-------- Material provided

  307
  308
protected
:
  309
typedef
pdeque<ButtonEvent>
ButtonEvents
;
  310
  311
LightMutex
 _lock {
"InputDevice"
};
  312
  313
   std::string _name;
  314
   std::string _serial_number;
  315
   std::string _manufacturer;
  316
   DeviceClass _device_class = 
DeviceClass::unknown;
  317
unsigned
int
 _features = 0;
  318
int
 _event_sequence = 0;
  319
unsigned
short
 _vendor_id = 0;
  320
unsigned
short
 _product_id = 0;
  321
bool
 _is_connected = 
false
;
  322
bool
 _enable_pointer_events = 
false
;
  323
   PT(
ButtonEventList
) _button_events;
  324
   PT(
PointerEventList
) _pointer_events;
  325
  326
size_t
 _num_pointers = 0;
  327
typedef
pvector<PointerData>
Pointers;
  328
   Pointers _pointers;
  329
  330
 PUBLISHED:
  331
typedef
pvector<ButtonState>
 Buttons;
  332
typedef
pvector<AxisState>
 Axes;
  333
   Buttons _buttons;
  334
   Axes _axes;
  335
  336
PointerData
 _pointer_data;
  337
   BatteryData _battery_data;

----------------
-------- Material provided

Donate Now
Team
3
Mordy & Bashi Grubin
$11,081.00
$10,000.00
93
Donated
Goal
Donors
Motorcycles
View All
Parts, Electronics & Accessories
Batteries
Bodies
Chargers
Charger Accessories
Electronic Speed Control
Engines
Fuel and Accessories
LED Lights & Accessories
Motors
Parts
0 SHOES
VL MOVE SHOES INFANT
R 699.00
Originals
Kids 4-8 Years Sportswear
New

----------------

From the material above, copy every line where the word "pvector" is found.

Written solution
pvector<PointerData>
pvector<ButtonState>
pvector<AxisState>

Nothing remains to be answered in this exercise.